Se former à l’incertitude
Il est possible d’améliorer son rapport aux situations d’incertitude. Quelques conseils peuvent y aider :
Prendre conscience, réfléchir aux situations incertaines, identifier les circonstances, les motifs d’incertitude dans l’exercice (certains services sont plus pourvoyeurs de situations incertaines) ;
Identifier son rapport à l’incertitude, son désir de maitrise des situations, les réactions émotionnelles (stress, anxiété, colère, plaisir) que génèrent les situations d’incertitude pour soi et les stratégies utilisées quand l’incertitude est présente ;
Pratiquer l’analyse réflexive, l’évaluation des pratiques professionnelles et faire évoluer son positionnement ;
Favoriser l’apprentissage par simulation qui permet de faire évoluer les situations, sans risques.
Pour la mise en œuvre de ces conseils au sein des équipes, le rôle de l’encadrement est essentiel. Le cadre de santé, lui-même concerné par l’incertitude dans son exercice quotidien, dispose grâce à l’appropriation et l’intégration de ce concept dans sa pratique, d’un outil managérial puissant.
Il y a plus de 40 ans, le sociologue Edgar Morin considérait que « la connaissance progresse en intégrant en elle l’incertitude non en l’exorcisant ». Cette vérité semble plus que jamais aujourd’hui adaptée aux métiers du soin.
Autres termes :
Doute : « état d’esprit qui est incertain de la réalité d’un fait, de la vérité de paroles, de la conduite à adopter dans une circonstance ». Pour le Centre National de Ressources Textuelles et Lexicales (CNRTL) le doute est : « l’état naturel de l’esprit qui s’interroge, caractérisé à des degrés différents soit par l’incertitude concernant l’existence ou la réalisation d’un fait, soit par l’hésitation sur la conduite à tenir, soit par la suspension du jugement entre deux propositions contradictoires ». Le doute peut avoir une influence sur la conduite à tenir, sur l’action.
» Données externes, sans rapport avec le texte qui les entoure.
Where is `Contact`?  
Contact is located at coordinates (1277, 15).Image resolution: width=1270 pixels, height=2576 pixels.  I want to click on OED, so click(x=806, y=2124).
Imprévisibilité : caractère de ce qui ne peut être prévu, de ce qui est inattendu. Ce qui est imprévu, inattendu déconcerte, surprend.
Impermanence : ce terme appartient à la philosophie bouddhiste. Il nous révèle que chaque chose, chaque moment est unique et ne persistera pas à l’identique. Dans la philosophie bouddhiste, l’impermanence concerne autant les objets que les évènements, les relations. Dans cette philosophie qui s’enseigne selon différentes écoles, prendre en considération cette impermanence, qui peut être rapprochée de l’incertitude, permet de prendre conscience de l’emprise de notre désir de maintien de la certitude, de la permanence des choses. Accepter d’en prendre conscience aide à intégrer cette notion dans notre vie. Ceci explique que nous puissions avoir des comportements différents selon la culture dans laquelle nous avons évolué.
Bibliographie :
Sous la direction de Florence Barruel et Antoine Bioy - Du soin à la personne Clinique de l’incertitude – Dunod – 2013
Viallard ML., Frache S., Prendre soin malgré l’incertitude Medecine Palliative 2015.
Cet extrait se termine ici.